Das Meinungsforschungsinstitut Forsa hatte 2005 ermittelt, dass 74 Prozent der deutschen Bundesbürger für die Legalisierung der aktiven Euthanasie sind. Jedoch sprachen sich bei einer Meinungsumfrage durch Emnid nur 35 Prozent im Fall einer unheilbaren und quälenden Krankheit für die Tötung auf Verlangen aus. Emnid hatte erläutert, was die Linderung von Leiden und Sterbebegleitung durch palliative und Hospizbetreuung bedeutet9. Seit 2002 regelt in den Niederlanden ein Gesetz die aktive Euthanasie durch den Arzt auf die Bitte eines unerträglich leidenden Patienten. 2005 waren von allen holländischen Todesfällen 1,7 Prozent die Folge der Euthanasie und 0,1 Prozent die Folge des arztassistierten Suizids (AAS)10. Aktive Euthanasie wird als Tod durch Medikamente definiert, die auf Bitte des Schwerkranken vom Arzt mit der Intention injiziert werden, den Tod herbeizuführen. Bei dem AAS nimmt der Patient selbst die Medikamente ein, die vom Arzt rezeptiert werden. Seit 1998 ist der AAS im USA-Staat Oregon11 erlaubt, wenn gewisse Bedingungen wie Entscheidungsfähigkeit, terminale Krankheit, Ausschluss einer klinischen Depression und selbstständige Einnahme des flüssigen Pento- oder Secobarbitals gegeben sind. Die Schweizer Organisationen Exit und Dignitas gewähren auch Patienten mit Depressionen und nicht terminalen Krankheiten Freitodhilfe12. Aber wird die Selbstbestimmung zum Tod, auf die sich diese Organisationen berufen, nicht zu schnell akzeptiert? 2002 wurden in Belgien Gesetze über die Euthanasie beschlossen, die den holländischen ähneln. In Deutschland sind weder aktive Euthanasie noch AAS legal. Die Bundesärztekammer13 verurteilt auch den AAS: Die Mitwirkung des Arztes bei der Selbsttötung widerspricht dem ärztlichen Ethos und kann strafbar sein.

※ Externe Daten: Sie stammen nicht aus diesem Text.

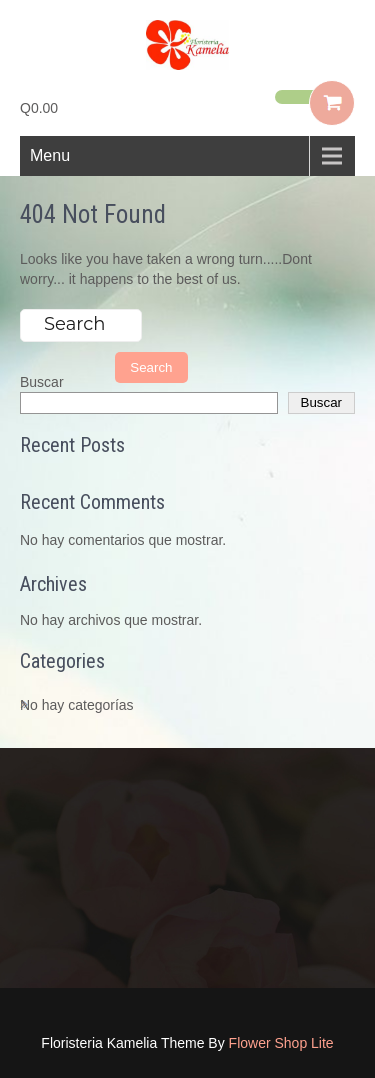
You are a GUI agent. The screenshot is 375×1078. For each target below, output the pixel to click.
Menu (50, 155)
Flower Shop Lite (281, 1043)
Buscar (42, 382)
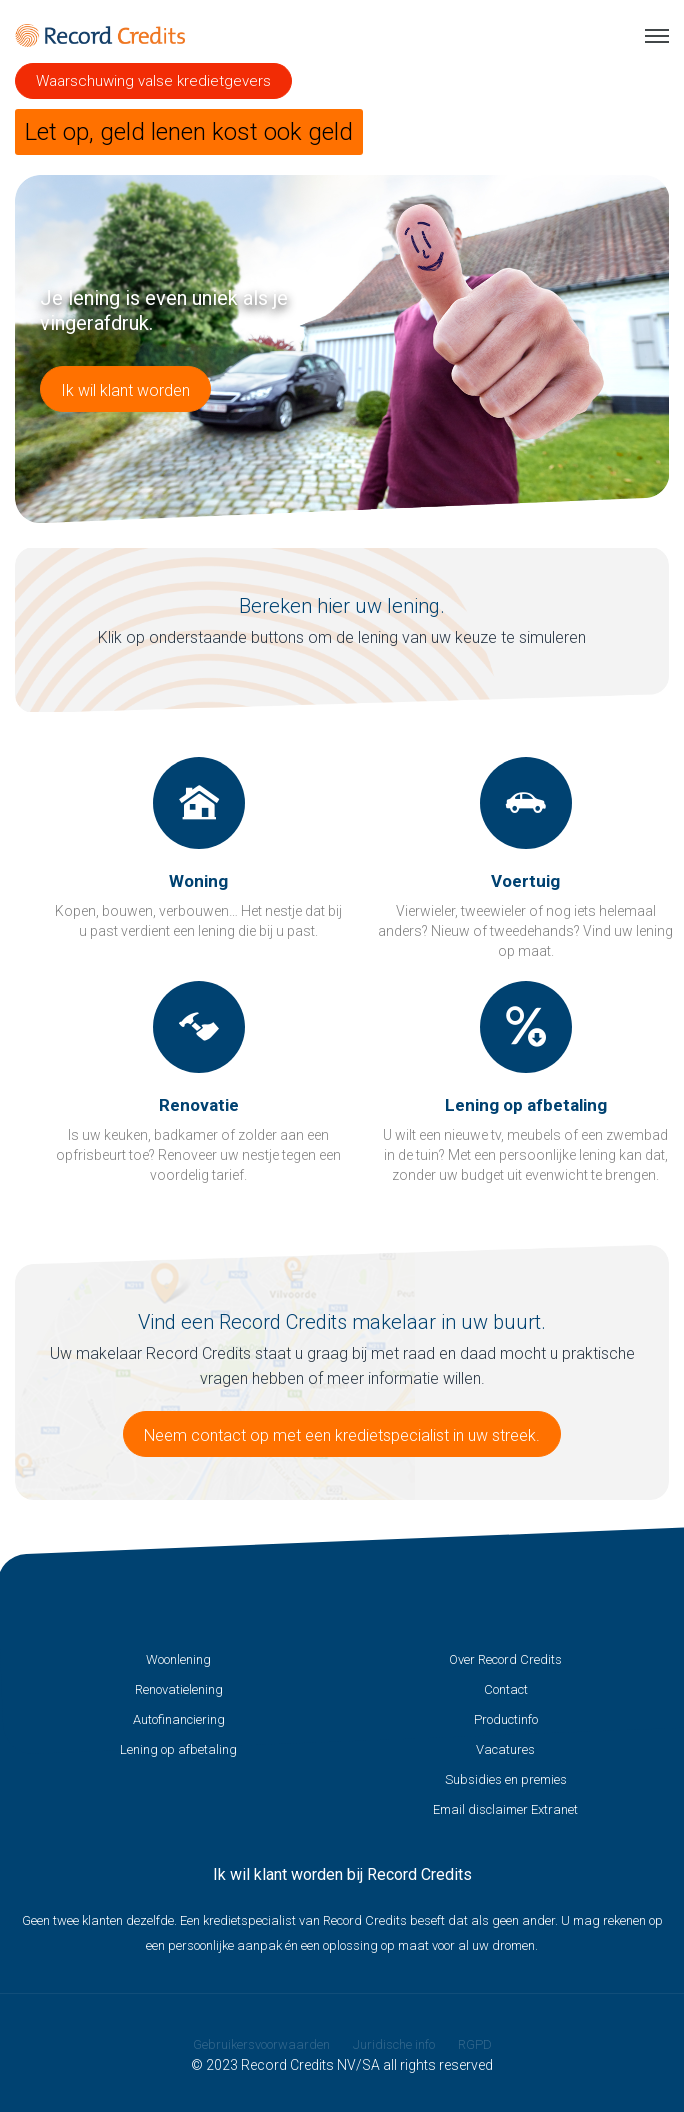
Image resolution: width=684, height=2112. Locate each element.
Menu (657, 36)
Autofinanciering (179, 1719)
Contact (506, 1689)
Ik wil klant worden (125, 390)
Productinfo (506, 1719)
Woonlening (178, 1659)
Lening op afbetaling (178, 1749)
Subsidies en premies (506, 1779)
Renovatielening (179, 1689)
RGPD (475, 2044)
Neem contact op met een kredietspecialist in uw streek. (342, 1435)
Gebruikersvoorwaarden (261, 2044)
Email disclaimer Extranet (505, 1809)
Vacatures (505, 1749)
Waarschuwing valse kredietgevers (153, 81)
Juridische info (394, 2044)
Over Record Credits (505, 1659)
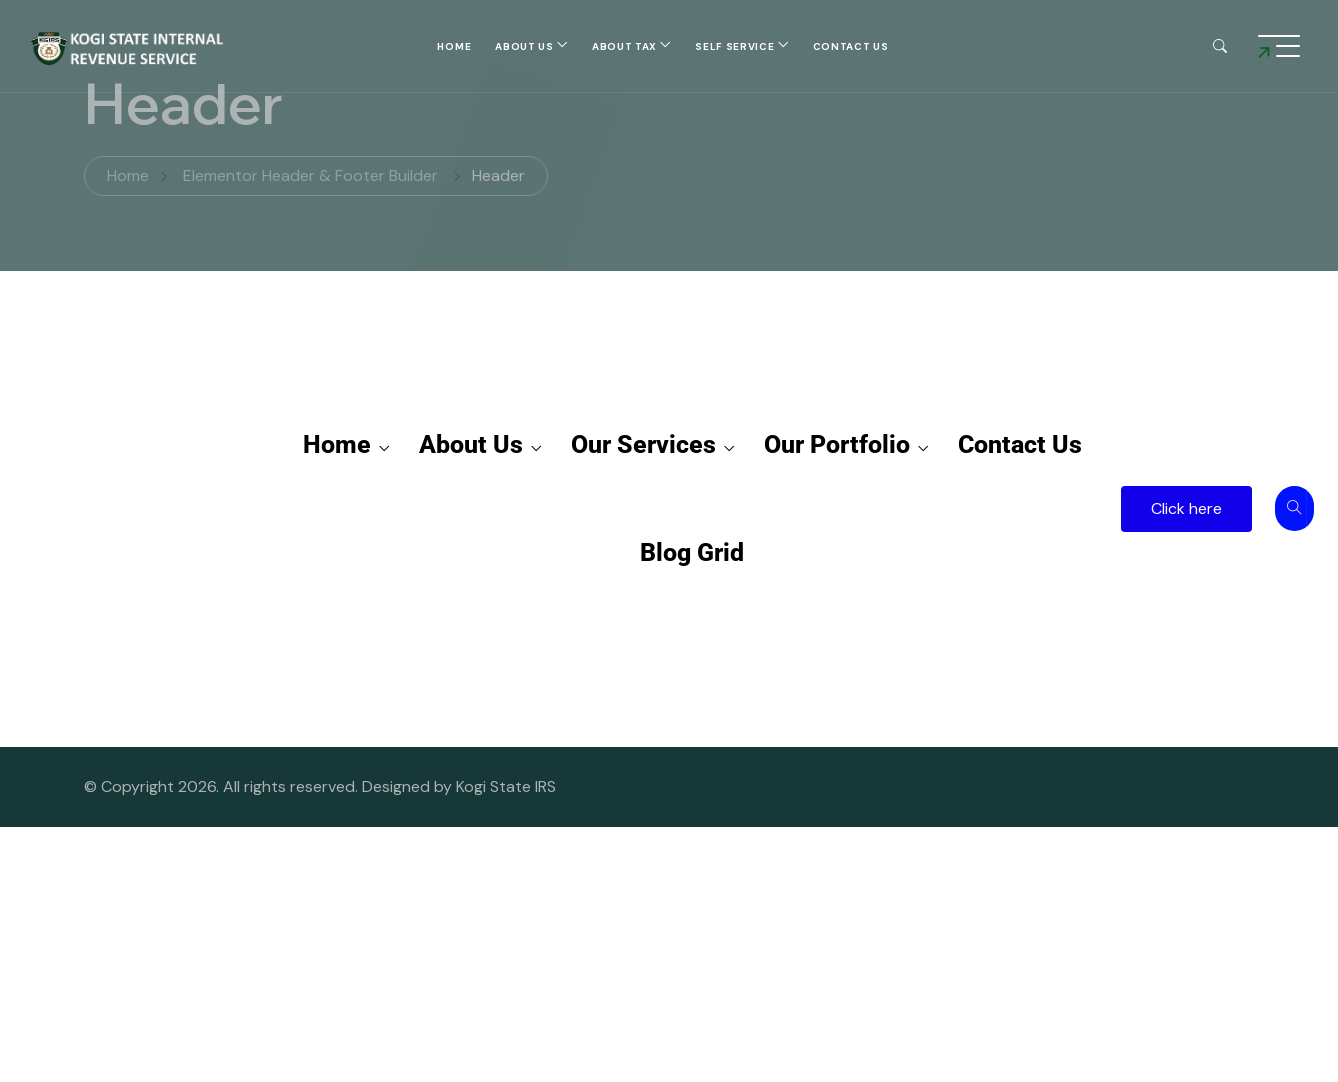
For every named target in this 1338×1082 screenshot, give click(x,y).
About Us (524, 46)
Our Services (652, 445)
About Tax (624, 46)
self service (734, 46)
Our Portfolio (846, 445)
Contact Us (851, 46)
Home (454, 46)
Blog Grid (692, 552)
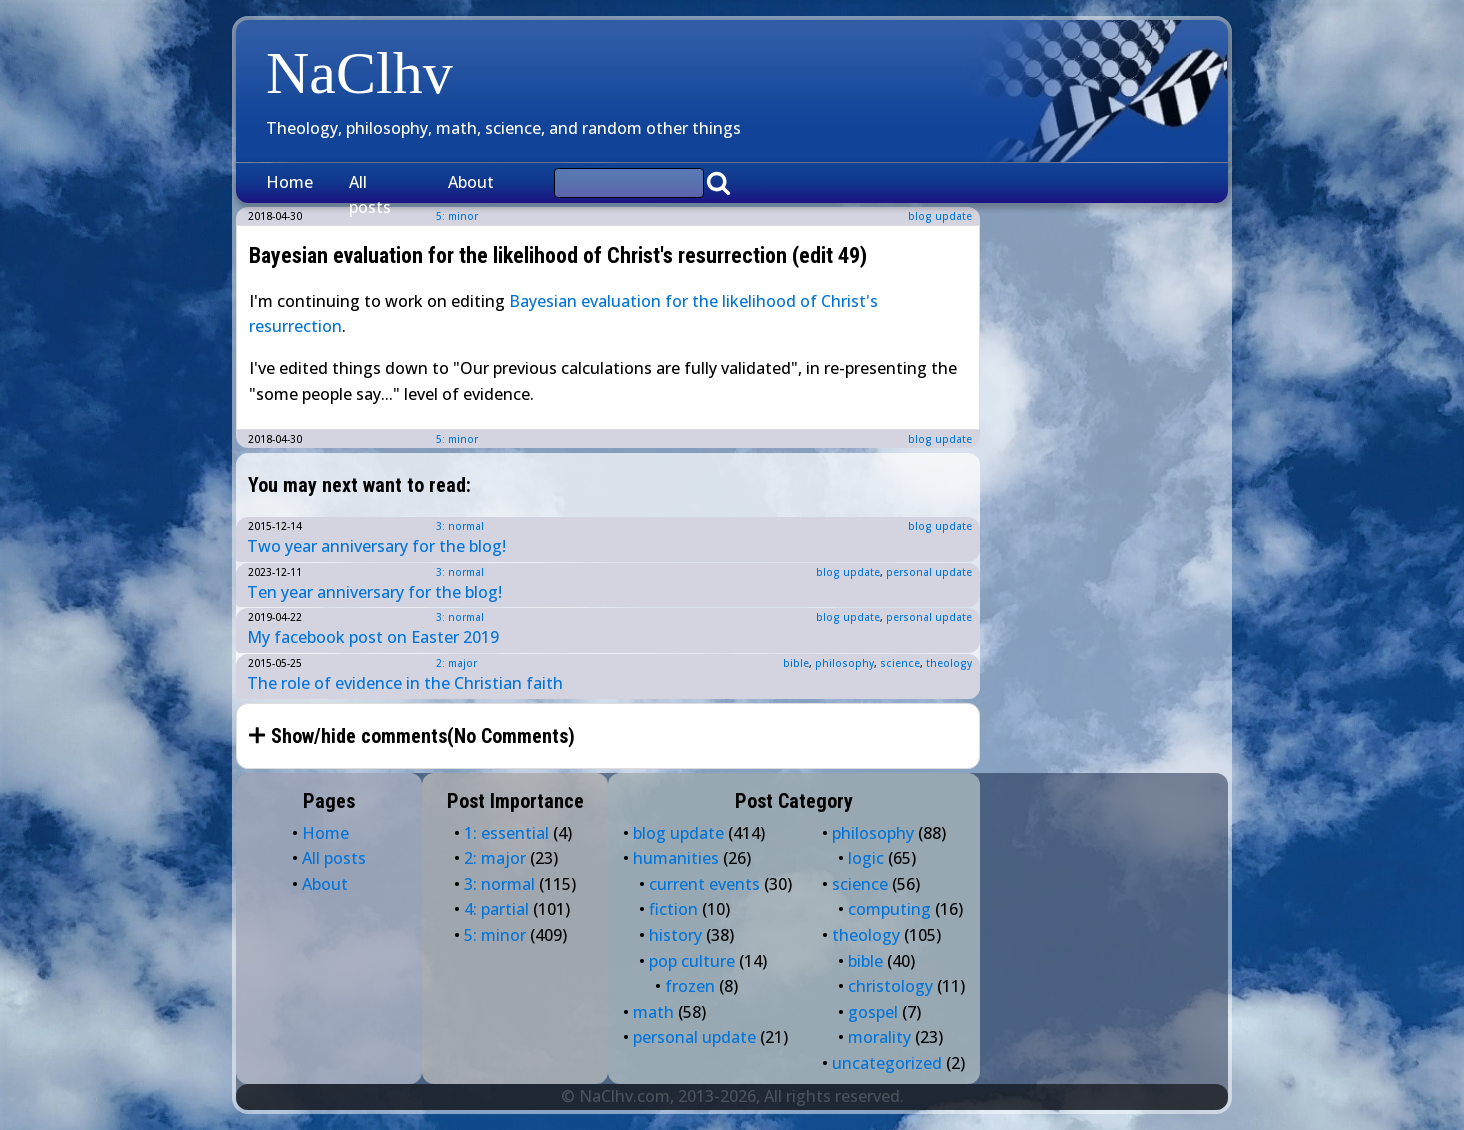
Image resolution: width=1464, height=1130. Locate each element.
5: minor (457, 439)
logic (866, 858)
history (675, 935)
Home (289, 182)
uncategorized (887, 1063)
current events (704, 884)
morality (879, 1037)
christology (890, 986)
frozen (690, 986)
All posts (370, 195)
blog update (940, 216)
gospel (873, 1012)
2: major (456, 663)
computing (889, 909)
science (900, 663)
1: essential (506, 833)
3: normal (460, 526)
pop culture (692, 961)
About (471, 182)
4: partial (496, 909)
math (653, 1012)
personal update (929, 572)
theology (949, 663)
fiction (673, 909)
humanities (676, 858)
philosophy (844, 663)
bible (796, 663)
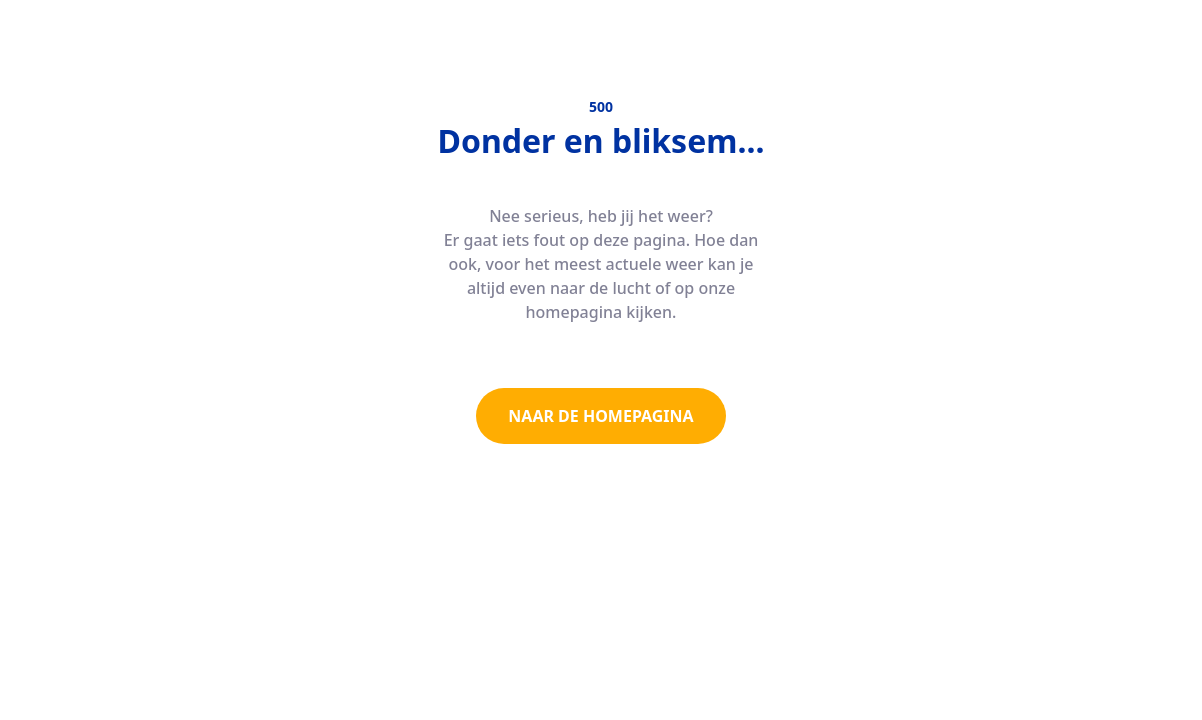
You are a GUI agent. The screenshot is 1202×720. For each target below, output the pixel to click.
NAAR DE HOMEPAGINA (600, 416)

Befürworter von aktiver Euthanasie und AAS nennen Selbstbestimmung (Autonomie) und unerträgliche Leiden. Gegner argumentieren mit dem Wert menschlichen Lebens. Der Philosoph Hans Jonas14 sagt, die aktive Euthanasie widerspreche dem innersten Sinn des ärztlichen Berufes, der niemals dem Arzt die Rolle des Todbringers zuteilen darf, sei es selbst auf Verlangen des Subjektes. Wer kann ausschließen, dass sich bei Legalisierung der aktiven Euthanasie chronisch Kranke und Alte als Last für Angehörige und Gesellschaft empfinden, sodass sie um den Gnadentod bitten? Auch der Theologe und Medizinethiker Hartmut Kreß15 fürchtet eine solche Ausweitung, fragt allerdings, ob in einzelnen extremen Grenzsituationen, in denen die palliativen Mittel nicht ausreichen, der Gesetzgeber den erfüllten Wunsch des Patienten nach Lebensbeendigung nicht bestrafen würde. Er denkt z. B. an einen vom Ersticken bedrohten Menschen, der vom Hals abwärts gelähmt ist.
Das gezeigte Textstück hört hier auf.